(WellnessPursuits.com) – Everyone feels down now and then. When the funk persists, however, depression can lead to suicidal ideation and thoughts of self-harm. Sometimes the thoughts are circumstantial, sprouting from grief or feelings of unhappiness.
Sometimes they are symptoms of a mental health disorder. Surprisingly, they can even be a side effect of your medication. As much as 37% of the population takes a medication that lists suicidal thoughts as a side effect. Are you using one of these potentially dangerous meds?

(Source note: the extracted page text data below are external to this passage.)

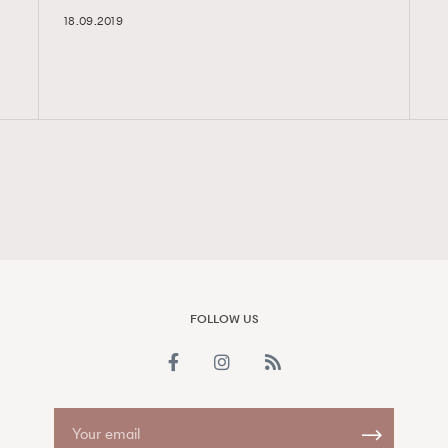
18.09.2019
FigaroAesthetic
FOLLOW US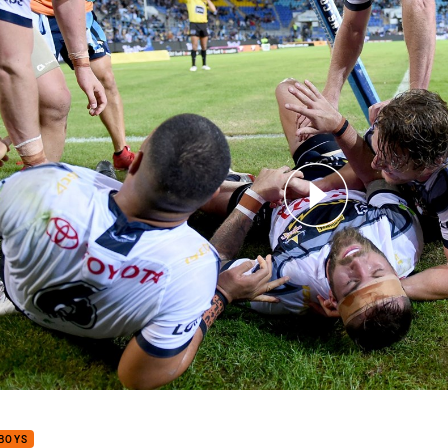
for page content
Caught Up: Round 12
BOYS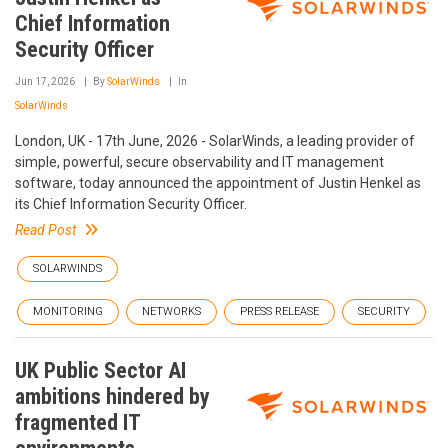
Chief Information
Security Officer
Jun 17, 2026
By
SolarWinds
In
SolarWinds
London, UK - 17th June, 2026 - SolarWinds, a leading provider of
simple, powerful, secure observability and IT management
software, today announced the appointment of Justin Henkel as
its Chief Information Security Officer.
Read Post
SOLARWINDS
MONITORING
NETWORKS
PRESS RELEASE
SECURITY
UK Public Sector AI
ambitions hindered by
fragmented IT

Antidepressants that are categorized as Selective Serotonin Reuptake Inhibitors (SSRIs) have long been linked with suicidal thoughts and suicidal attempts, especially among young people. Although there have been conflicting studies and several schools of thought regarding how clear the link actually is, all agree that SSRIs pose some risk of suicidal thoughts in vulnerable people of all ages, especially those who already have a history of the same.
In these cases, extra monitoring during the initial phases of treatment is critical.
Some of the most commonly used SSRIs include Celaxa, Lexapro, Paxil, Pexeva, Prozac, Zoloft and Viibryd.
Sedatives and hypnotics used to treat anxiety disorders, seizure disorders, dementia and more have been linked with an increased risk of suicide. In older patients, the risks of experiencing this side effect with sleeping pills and tranquilizers is significant.
Older patients taking sedatives had a fourteen-fold increase of suicide risk, according to one study. Other studies have shown that select sedatives, such as ketamine, may actually help reduce suicidal thoughts in some individuals.
Some of the most well-known sedatives and hypnotics are Ativan, Librium, Nembutal, Seconal, Tranxene, Valium and Xanax. Alcohol is also considered a hypnotic/sedative.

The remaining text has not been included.